Head of Legal & Compliance na subsidiária brasileira da MaiorEmpresaDoMundo do século XXI.

Começou a carreira como estagiária em um dos mais renomados escritórios jurídicos de Porto Alegre onde notaram seu talento precoce, talento esse que a levou rapidamente para São Paulo no mais badalado escritório de advocacia da AméricaLatina. Top 1 nos últimos 15 anos.

Num ambiente predominantemente masculino, Ramona sem perder o charme e feminilidade, demonstrou que ter uma memória fotográfica aliada a uma excepcional capacidade de expressar-se perfeitamente são diferenciais que independem de gênero. Coragem e persistência completam seu perfil. 
Não é necessário mencionar que está sempre bem arrumada com estilos importados da Europa onde vive sua mãe.

Ela está a 5 dias do que será sua maior vitória. Um embate que dura cinco anos entre sua empresa e um ex-funcionário. O caso tomou proporções inesperadas e poderá criar jurisprudência levando a uma avalanche de novos processos. A matriz exigiu que Ramona cuidasse pessoalmente do caso agora no Tribunal Superior. Super bem-relacionada consegue obter informações que ajudarão a reverter o desfecho dessa causa. Dizem que advogados não mentem apenas omitem a verdade plena. Não importa se o cliente é culpado, ele deve ser defendido a todo custo. O importante é ganhar a causa. Encontrar brechas nas leis. Quem tem consciência não deveria escolher essa carreira porque se quiser continuar dormindo sem arrependimentos precisará ignorar muitos dos alertas que ela nos dá.

Segunda-feira

Ramona desperta as cinco da manhã, na verdade não conseguiu dormir direito. Ela teve um pesadelo onde está no tribunal, mas chora o tempo todo ao passo que o juiz parece ser um gigante e todos ao redor estão rindo.
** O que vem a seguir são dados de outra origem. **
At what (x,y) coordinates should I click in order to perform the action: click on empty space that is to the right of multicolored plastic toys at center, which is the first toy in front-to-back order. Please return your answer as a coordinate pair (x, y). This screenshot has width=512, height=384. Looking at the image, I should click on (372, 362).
Ao escolher a roupa do dia percebe que não encontra uma saia ou calça que fique bem. Todas estão folgadas. Ela sorri. Afinal emagreceu. Chega no escritório e ao rever o processo lembradas várias ocasiões que conversou com o ex-funcionário em eventos da empresa e bate-papos no café. No íntimo ela entende o lado dele, mas não há espaço para sentimentos no mundo legal. Aplique-se a lei ou a brecha que ela dá!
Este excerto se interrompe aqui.